## WHAT IS NEEDED
Examine the entries and show every line in which the word "repères" is found.

(Saved entries)
┏━━

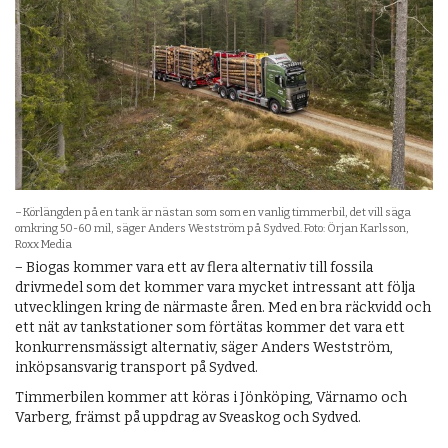
− Körlängden på en tank är nästan som som en vanlig timmerbil, det vill säga
omkring 50-60 mil, säger Anders Westström på Sydved. Foto: Örjan Karlsson,
Roxx Media
− Biogas kommer vara ett av flera alternativ till fossila
drivmedel som det kommer vara mycket intressant att följa
utvecklingen kring de närmaste åren. Med en bra räckvidd och
ett nät av tankstationer som förtätas kommer det vara ett
konkurrensmässigt alternativ, säger Anders Westström,
inköpsansvarig transport på Sydved.
Timmerbilen kommer att köras i Jönköping, Värnamo och
Varberg, främst på uppdrag av Sveaskog och Sydved.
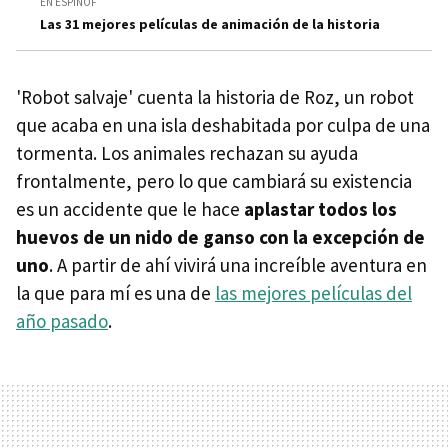
EN ESPINOF
Las 31 mejores películas de animación de la historia
'Robot salvaje' cuenta la historia de Roz, un robot
que acaba en una isla deshabitada por culpa de una
tormenta. Los animales rechazan su ayuda
frontalmente, pero lo que cambiará su existencia
es un accidente que le hace
aplastar todos los
huevos de un nido de ganso con la excepción de
uno
. A partir de ahí vivirá una increíble aventura en
la que para mí es una de
las mejores películas del
año pasado
.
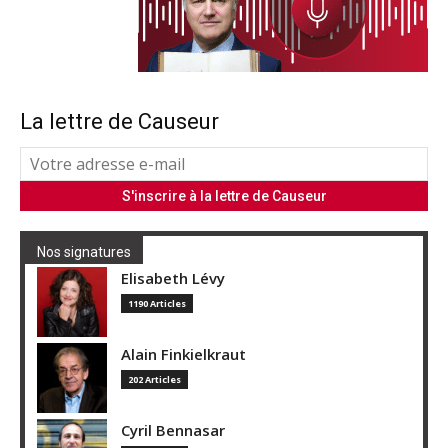
La lettre de Causeur
Nos signatures
Elisabeth Lévy
1190 Articles
Alain Finkielkraut
202 Articles
Cyril Bennasar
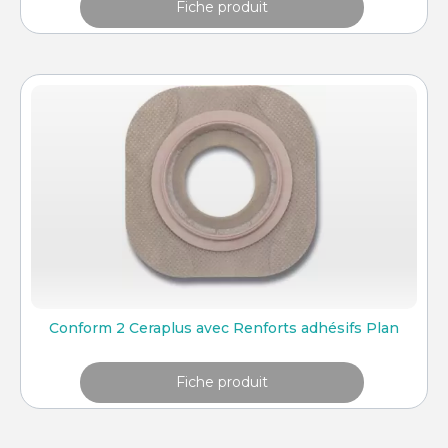
Fiche produit
Conform 2 Ceraplus avec Renforts adhésifs Plan
Fiche produit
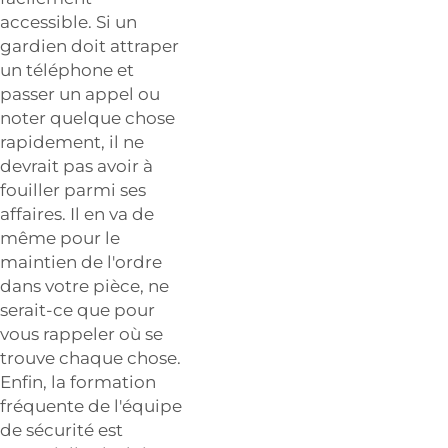
accessible. Si un
gardien doit attraper
un téléphone et
passer un appel ou
noter quelque chose
rapidement, il ne
devrait pas avoir à
fouiller parmi ses
affaires. Il en va de
même pour le
maintien de l'ordre
dans votre pièce, ne
serait-ce que pour
vous rappeler où se
trouve chaque chose.
Enfin, la formation
fréquente de l'équipe
de sécurité est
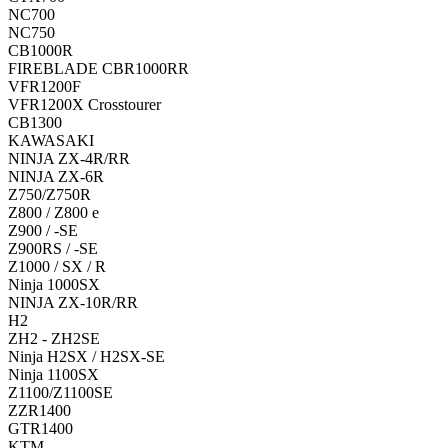
NC700
NC750
CB1000R
FIREBLADE CBR1000RR
VFR1200F
VFR1200X Crosstourer
CB1300
KAWASAKI
NINJA ZX-4R/RR
NINJA ZX-6R
Z750/Z750R
Z800 / Z800 e
Z900 / -SE
Z900RS / -SE
Z1000 / SX / R
Ninja 1000SX
NINJA ZX-10R/RR
H2
ZH2 - ZH2SE
Ninja H2SX / H2SX-SE
Ninja 1100SX
Z1100/Z1100SE
ZZR1400
GTR1400
KTM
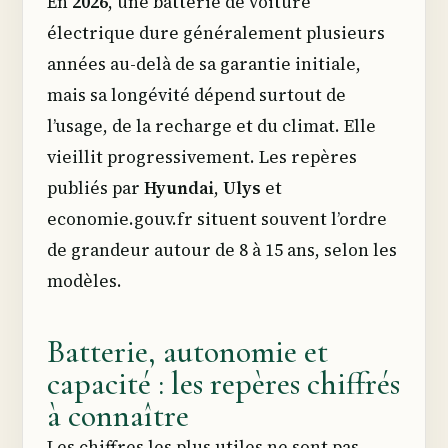
En
2026
, une batterie de voiture
électrique dure généralement plusieurs
années au-delà de sa garantie initiale,
mais sa longévité dépend surtout de
l’usage, de la recharge et du climat. Elle
vieillit progressivement. Les repères
publiés par
Hyundai
,
Ulys
et
economie.gouv.fr situent souvent l’ordre
de grandeur autour de 8 à 15 ans, selon les
modèles.
Batterie, autonomie et
capacité : les repères chiffrés
à connaître
Les chiffres les plus utiles ne sont pas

┗━━

## THE ANSWER
vieillit progressivement. Les repères
capacité : les repères chiffrés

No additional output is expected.